Runtime analysis provides understanding of the following aspects of application execution:

  • Execution paths
  • Code coverage
  • Runtime tracing
  • Memory utilization
  • Memory errors and memory leaks in native applications
  • Memory leaks in .NET managed code and Java applications
  • Execution performance
  • Performance bottlenecks
  • Threading problems

Runtime Analysis: An Extension of Debugging

Debugging is a well-known activity, practiced by all software developers on a regular basis. Often we assume that an application will work as long as the source code is written with the correct syntax and the component compiles and links without any errors or warnings.
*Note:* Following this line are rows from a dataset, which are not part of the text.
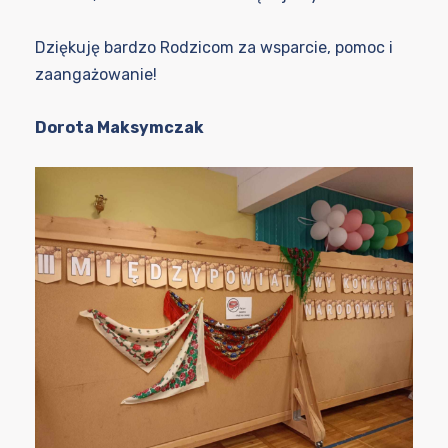
Dziękuję bardzo Rodzicom za wsparcie, pomoc i
zaangażowanie!
Dorota Maksymczak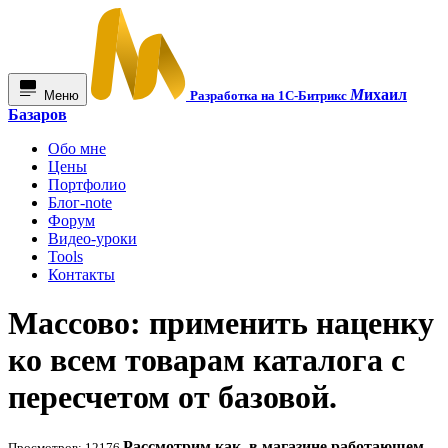
М
ихаил
Меню
Разработка на 1С-Битрикс
Базаров
Обо мне
Цены
Портфолио
Блог-note
Форум
Видео-уроки
Tools
Контакты
Массово: применить наценку
ко всем товарам каталога с
пересчетом от базовой.
Рассмотрим как, в магазине работающем
Просмотров: 12176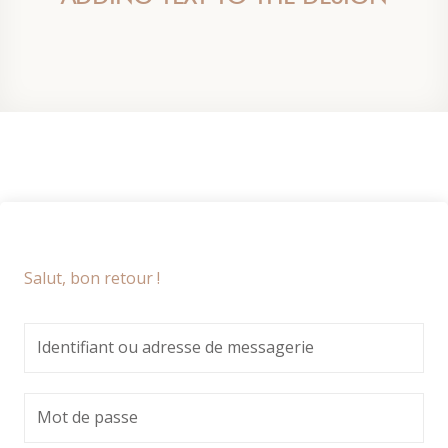
Salut, bon retour !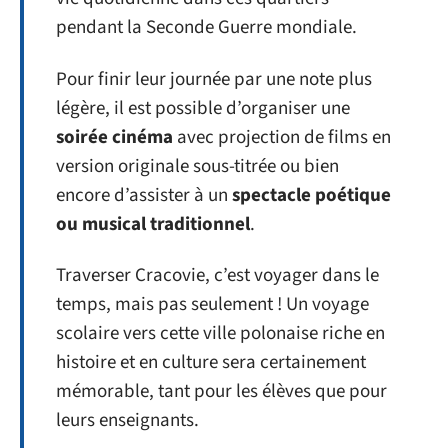
pendant la Seconde Guerre mondiale.
Pour finir leur journée par une note plus
légère, il est possible d’organiser une
soirée cinéma
avec projection de films en
version originale sous-titrée ou bien
encore d’assister à un
spectacle poétique
ou musical traditionnel
.
Traverser Cracovie, c’est voyager dans le
temps, mais pas seulement ! Un voyage
scolaire vers cette ville polonaise riche en
histoire et en culture sera certainement
mémorable, tant pour les élèves que pour
leurs enseignants.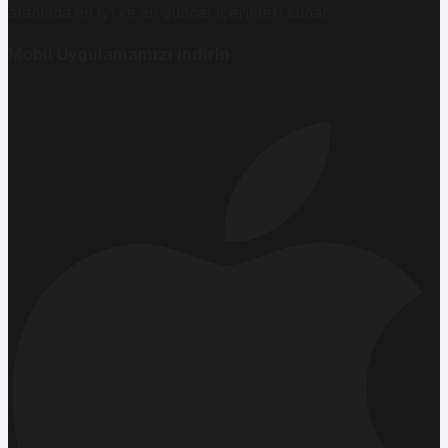
alanında en iyi ve en güncel içerikleri sunar.
Mobil Uygulamamızı İndirin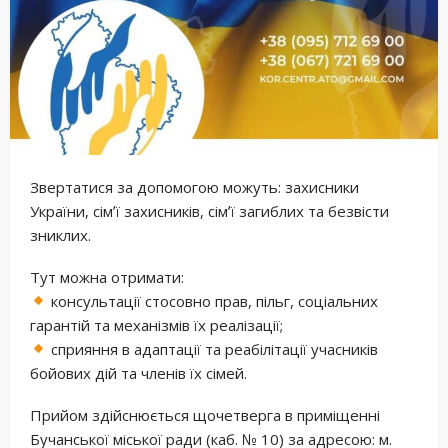
Звертатися за допомогою можуть: захисники
України, сімʼї захисників, сімʼї загиблих та безвісти
зниклих.
Тут можна отримати:
консультації стосовно прав, пільг, соціальних
гарантій та механізмів їх реалізації;
сприяння в адаптації та реабілітації учасників
бойових дій та членів їх сімей.
Прийом здійснюється щочетверга в приміщенні
Бучанської міської ради (каб. № 10) за адресою: м.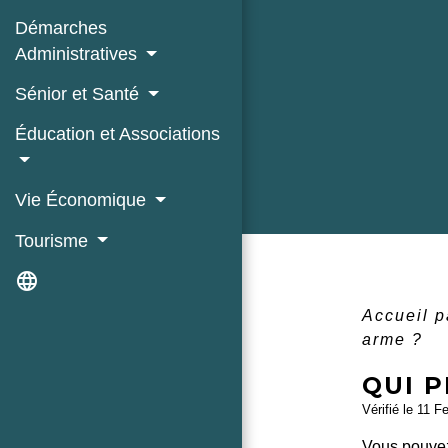
Démarches
Administratives
Sénior et Santé
Éducation et Associations
Vie Économique
Tourisme
language
Accueil p
arme ?
QUI 
Vérifié le 11 F
Vous pouv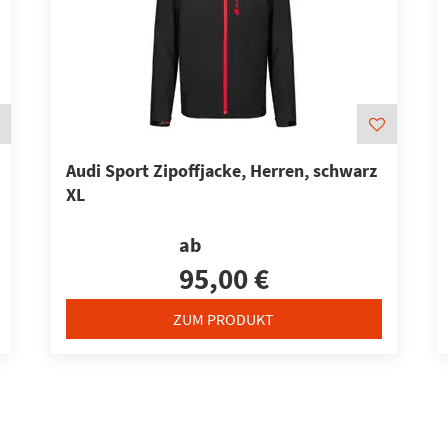
Audi Sport Zipoffjacke, Herren, schwarz
XL
ab
95,00 €
ZUM PRODUKT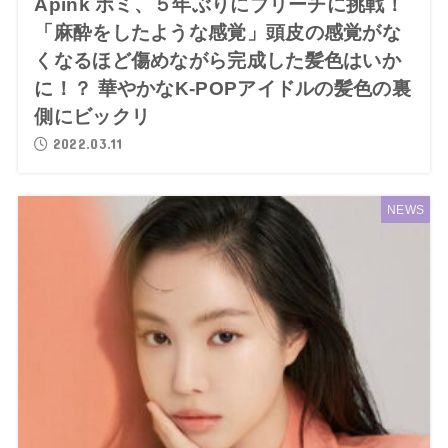
Apink ボミ、５年ぶりにブリーチに挑戦！
「麻酔をしたような感覚」頭皮の感覚がな
くなるほど傷めながら完成した髪色はいか
に！？ 華やかなK-POPアイドルの髪色の裏
側にビックリ
2022.03.11
NEWS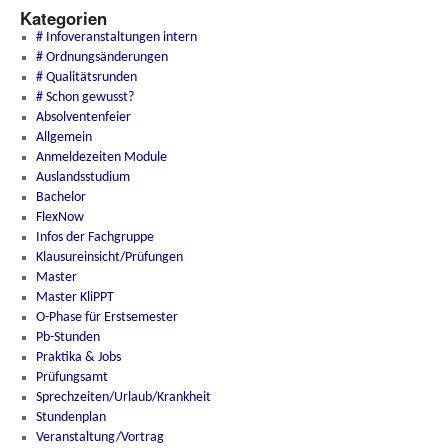
Kategorien
# Infoveranstaltungen intern
# Ordnungsänderungen
# Qualitätsrunden
# Schon gewusst?
Absolventenfeier
Allgemein
Anmeldezeiten Module
Auslandsstudium
Bachelor
FlexNow
Infos der Fachgruppe
Klausureinsicht/Prüfungen
Master
Master KliPPT
O-Phase für Erstsemester
Pb-Stunden
Praktika & Jobs
Prüfungsamt
Sprechzeiten/Urlaub/Krankheit
Stundenplan
Veranstaltung/Vortrag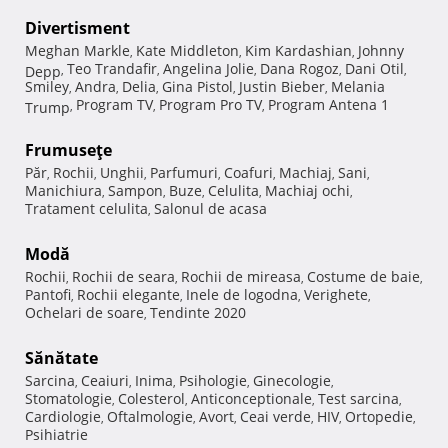
Divertisment
Meghan Markle
Kate Middleton
Kim Kardashian
Johnny
,
,
,
Teo Trandafir
Angelina Jolie
Dana Rogoz
Dani Otil
Depp
,
,
,
,
,
Smiley
Andra
Delia
Gina Pistol
Justin Bieber
Melania
,
,
,
,
,
Program TV
Program Pro TV
Program Antena 1
Trump
,
,
,
Frumuseţe
Păr
Rochii
Unghii
Parfumuri
Coafuri
Machiaj
Sani
,
,
,
,
,
,
,
Manichiura
Sampon
Buze
Celulita
Machiaj ochi
,
,
,
,
,
Tratament celulita
Salonul de acasa
,
Modă
Rochii
Rochii de seara
Rochii de mireasa
Costume de baie
,
,
,
,
Pantofi
Rochii elegante
Inele de logodna
Verighete
,
,
,
,
Ochelari de soare
Tendinte 2020
,
Sănătate
Sarcina
Ceaiuri
Inima
Psihologie
Ginecologie
,
,
,
,
,
Stomatologie
Colesterol
Anticonceptionale
Test sarcina
,
,
,
,
Cardiologie
Oftalmologie
Avort
Ceai verde
HIV
Ortopedie
,
,
,
,
,
,
Psihiatrie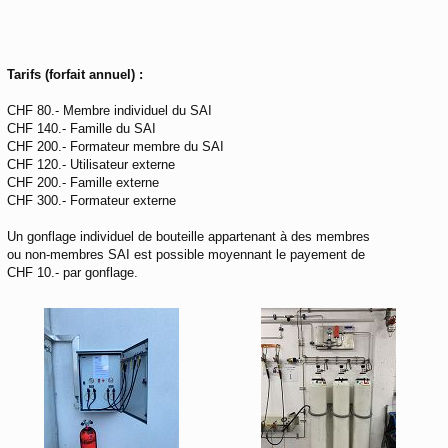
Tarifs (forfait annuel) :
CHF 80.- Membre individuel du SAI
CHF 140.- Famille du SAI
CHF 200.- Formateur membre du SAI
CHF 120.- Utilisateur externe
CHF 200.- Famille externe
CHF 300.- Formateur externe
Un gonflage individuel de bouteille appartenant à des membres
ou non-membres SAI est possible moyennant le payement de
CHF 10.- par gonflage.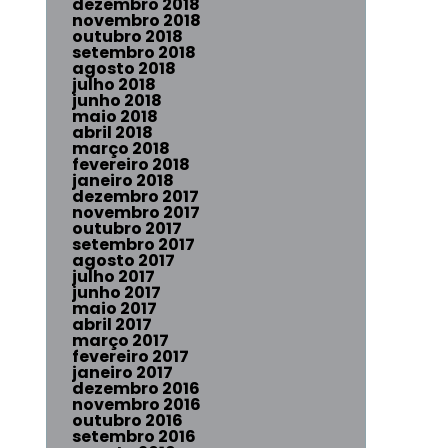
dezembro 2018
novembro 2018
outubro 2018
setembro 2018
agosto 2018
julho 2018
junho 2018
maio 2018
abril 2018
março 2018
fevereiro 2018
janeiro 2018
dezembro 2017
novembro 2017
outubro 2017
setembro 2017
agosto 2017
julho 2017
junho 2017
maio 2017
abril 2017
março 2017
fevereiro 2017
janeiro 2017
dezembro 2016
novembro 2016
outubro 2016
setembro 2016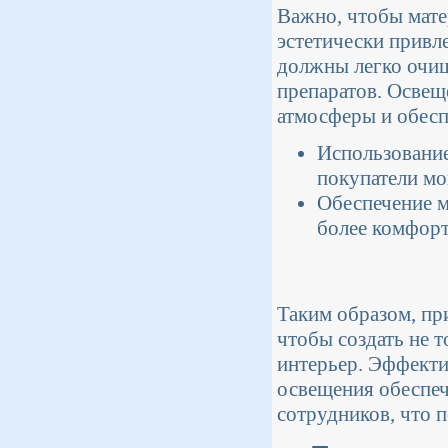
Важно, чтобы мате
эстетически привл
должны легко очищ
препаратов. Освещ
атмосферы и обесп
Использование
покупатели мо
Обеспечение мя
более комфорт
Таким образом, пр
чтобы создать не 
интерьер. Эффекти
освещения обеспеча
сотрудников, что 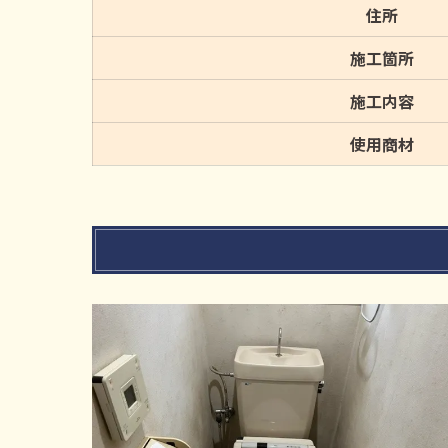
住所
施工箇所
施工内容
使用商材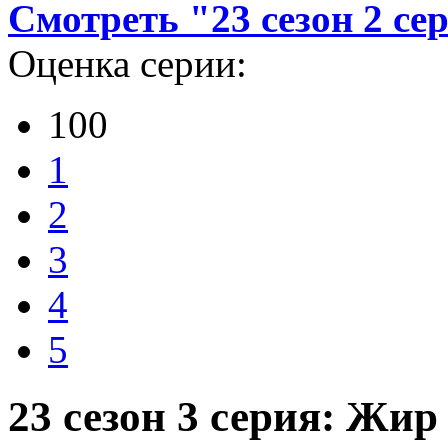
Смотреть "23 сезон 2 се
Оценка серии:
100
1
2
3
4
5
23 сезон 3 серия: Жир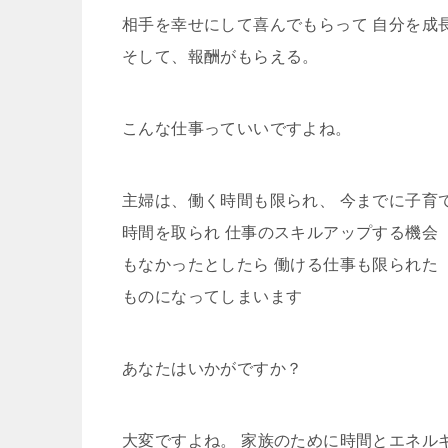
相手を幸せにして喜んでもらって 自分を成
そして、報酬がもらえる。
こんな仕事っていいですよね。
主婦は、働く時間も限られ、 今までに子育
時間を取られ 仕事のスキルアップする機会
もなかったとしたら 働ける仕事も限られた
ものになってしまいます
あなたはいかがですか？
大変ですよね。 家族のために時間とエネル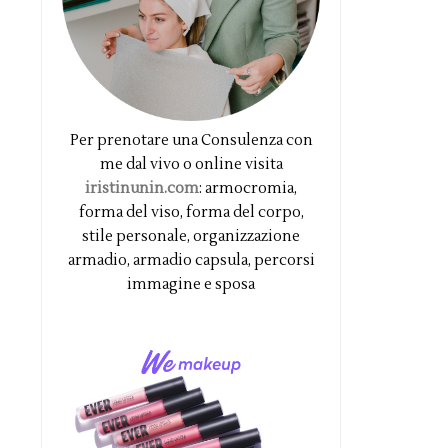
Per prenotare una Consulenza con
me dal vivo o online visita
iristinunin.com
: armocromia,
forma del viso, forma del corpo,
stile personale, organizzazione
armadio, armadio capsula, percorsi
immagine e sposa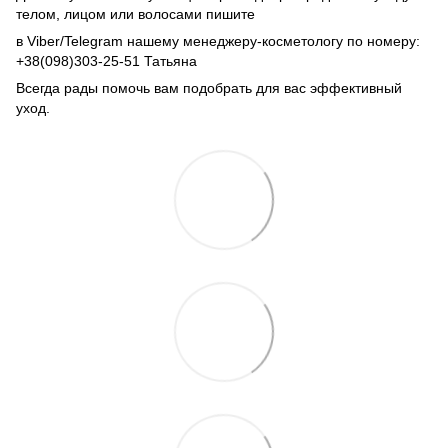
телом, лицом или волосами пишите
в Viber/Telegram нашему менеджеру-косметологу по номеру:
+38(098)303-25-51 Татьяна
Всегда рады помочь вам подобрать для вас эффективный
уход.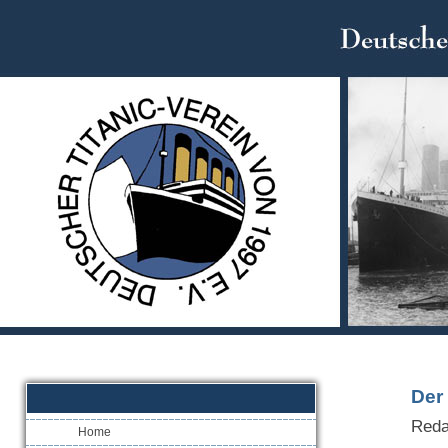
Der 
Reda
Home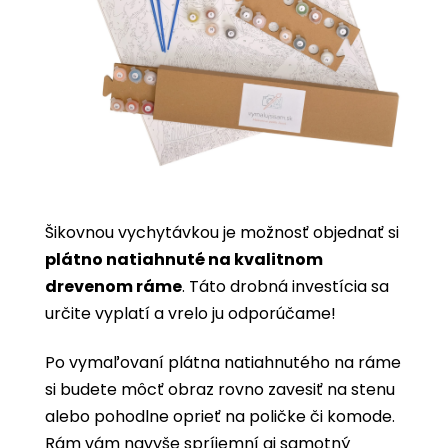
Šikovnou vychytávkou je možnosť objednať si
plátno natiahnuté na kvalitnom
drevenom ráme
. Táto drobná investícia sa
určite vyplatí a vrelo ju odporúčame!
Po vymaľovaní plátna natiahnutého na ráme
si budete môcť obraz rovno zavesiť na stenu
alebo pohodlne oprieť na poličke či komode.
Rám vám navyše spríjemní aj samotný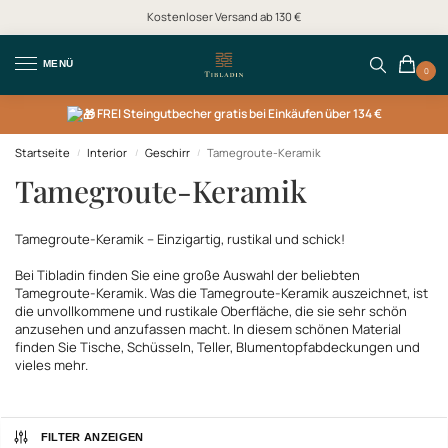
Kostenloser Versand ab 130 €
MENÜ
0
FREI
Steingutbecher gratis bei Einkäufen über 134 €
Startseite
Interior
Geschirr
Tamegroute-Keramik
/
/
/
Tamegroute-Keramik
Tamegroute-Keramik – Einzigartig, rustikal und schick!
Bei Tibladin finden Sie eine große Auswahl der beliebten
Tamegroute-Keramik. Was die Tamegroute-Keramik auszeichnet, ist
die unvollkommene und rustikale Oberfläche, die sie sehr schön
anzusehen und anzufassen macht. In diesem schönen Material
finden Sie Tische, Schüsseln, Teller, Blumentopfabdeckungen und
vieles mehr.
FILTER ANZEIGEN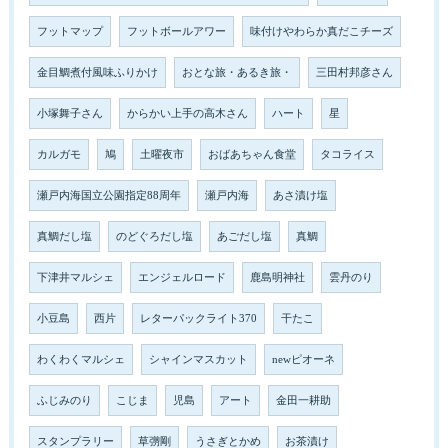
フットマップ
フットボールアワー
味付けやわらか真だこチーズ
金目鯛煮付風味ふりかけ
おとな旅・あるき旅・
三田村邦彦さん
小塚舞子さん
からかい上手の高木さん
ハート
星
カルガモ
鳩
土曜夜市
おばあちゃん食堂
タコライス
瀬戸内海国立公園指定88周年
瀬戸内海
あさ漬け塩
真鯛だし塩
のどぐろだし塩
あごだし塩
真鯛
下津井マルシェ
エンジェルロード
鹿島明神社
雲丹のり
小豆島
西片
レターパックライト370
干たこ
わくわくマルシェ
シャインマスカット
newピオーネ
ふじみのり
こじま
児島
アート
金田一耕助
スタンプラリー
草彅剛
うさぎとかめ
お茶漬け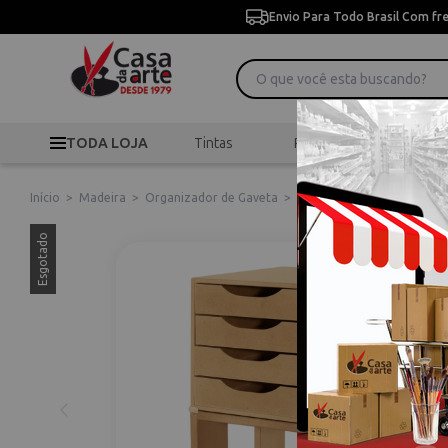
Envio Para Todo Brasil Com fr
TODA LOJA
Tintas
Pincéis
Desen
Início
>
Madeira
>
Organizador de Gaveta
>
Módulo Easy Box 04 Gavet
Esgotado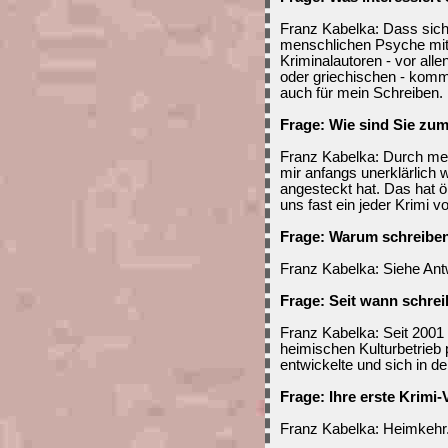
Franz Kabelka: Dass sic
menschlichen Psyche mit
Kriminalautoren - vor alle
oder griechischen - kommt
auch für mein Schreiben.
Frage: Wie sind Sie z
Franz Kabelka: Durch mei
mir anfangs unerklärlich w
angesteckt hat. Das hat ö
uns fast ein jeder Krimi 
Frage: Warum schreiben
Franz Kabelka: Siehe Antw
Frage: Seit wann schre
Franz Kabelka: Seit 2001 
heimischen Kulturbetrieb p
entwickelte und sich in 
Frage: Ihre erste Krimi-
Franz Kabelka: Heimkehr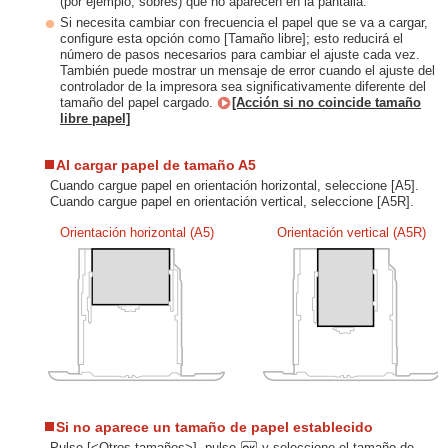
(por ejemplo, sobres) que no aparecen en la pantalla.
Si necesita cambiar con frecuencia el papel que se va a cargar,
configure esta opción como [Tamaño libre]; esto reducirá el
número de pasos necesarios para cambiar el ajuste cada vez.
También puede mostrar un mensaje de error cuando el ajuste del
controlador de la impresora sea significativamente diferente del
tamaño del papel cargado.
[Acción si no coincide tamaño
libre papel]
Al cargar papel de tamaño A5
Cuando cargue papel en orientación horizontal, seleccione [A5].
Cuando cargue papel en orientación vertical, seleccione [A5R].
Orientación horizontal (A5)
Orientación vertical (A5R)
Si no aparece un tamaño de papel establecido
Pulse [<Otros tamaños>], pulse
y seleccione el tamaño de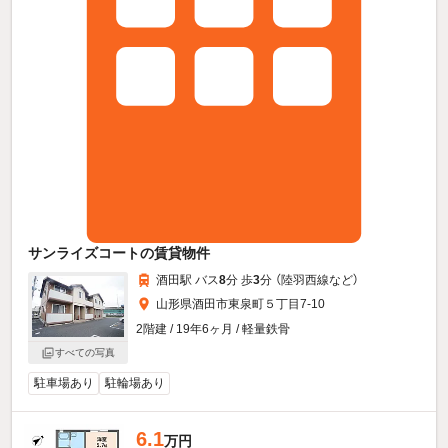
サンライズコートの賃貸物件
酒田駅 バス
8
分 歩
3
分 （陸羽西線
など
）
山形県酒田市東泉町５丁目7-10
2階建 / 19年6ヶ月 / 軽量鉄骨
すべての写真
駐車場あり
駐輪場あり
6.1
万円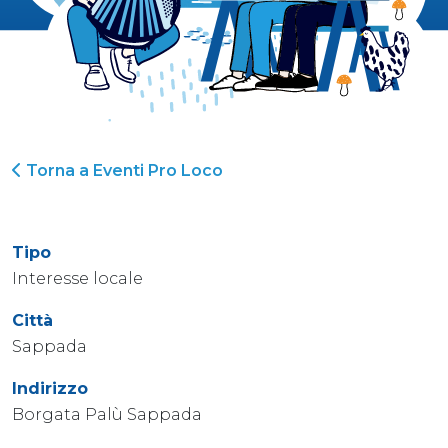
Torna a Eventi Pro Loco
Tipo
Interesse locale
Città
Sappada
Indirizzo
Borgata Palù Sappada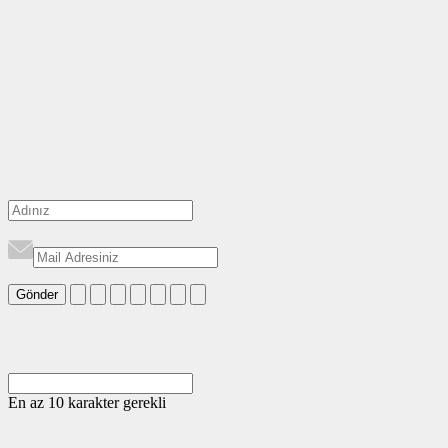
Gönder
En az 10 karakter gerekli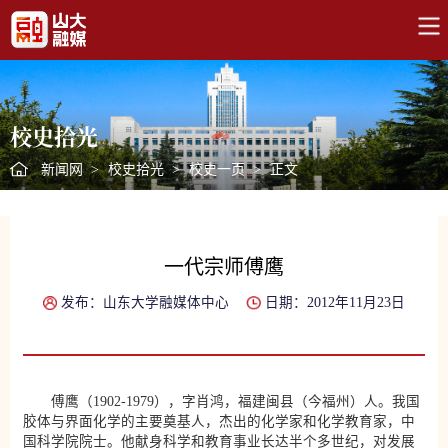
校史拾光
新闻网
>
校史拾光
>
校史一页
>
正文
一代宗师傅鹰
发布：山东大学融媒体中心
日期：2012年11月23日
傅鹰（1902-1979），字肖鸿，福建闽县（今福州）人。我国
胶体与界面化学的主要奠基人，杰出的化学家和化学教育家，中
国科学院院士。他献身科学和教育事业长达半个多世纪，对发展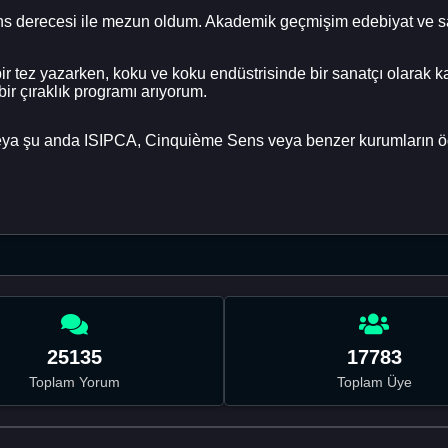
ns derecesi ile mezun oldum. Akademik geçmişim edebiyat ve san
bir tez yazarken, koku ve koku endüstrisinde bir sanatçı olarak
 bir çıraklık programı arıyorum.
eya şu anda ISIPCA, Cinquième Sens veya benzer kurumların öğ
25135
17783
Toplam Yorum
Toplam Üye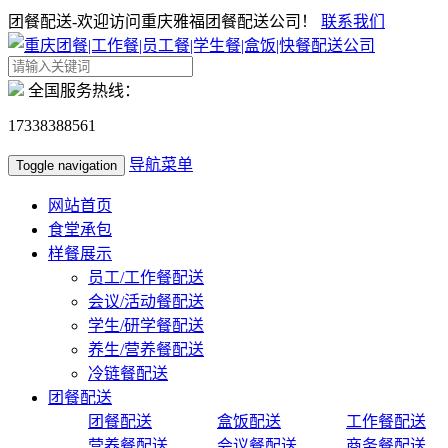
团餐配送-欢迎访问重庆雅福团餐配送公司！
联系我们
全国服务热线：
17338388561
导航菜单
Toggle navigation
网站首页
食堂承包
样餐展示
员工/工作餐配送
会议/活动餐配送
学生/研学餐配送
养生/营养餐配送
冷链餐配送
团餐配送
团餐配送
盒饭配送
工作餐配送
营养餐配送
会议餐配送
商务餐配送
That assumption is wrong!

Even if the compiler didn't report any errors, the application may not be ready to ship to the customer. Typically, when writing code, we test the basic functionality of a component first and make sure that all requirements are satisfied. Later on in the development cycle, QA (Quality Assurance) teams usually test the software. Such QA tests often focus on the functionality of main use-case scenarios. So, if the functionality of all major use-case scenarios is confirmed, then is the application ready to be shipped to the customer? The answer is still no. The application might still crash on some machines, in some combination of scenarios, or in some untested scenarios -- and its performance might not be satisfactory. The task of all development roles should be to minimize the probability of shipping faulty code to the customer, and the best way to do this is to perform tests as early in the development cycle as possible.

It is helpful to think of runtime analysis as an extension of standard debugging tools and methods that can help teams uncover peculiar -- and sometimes very difficult to resolve -- problems.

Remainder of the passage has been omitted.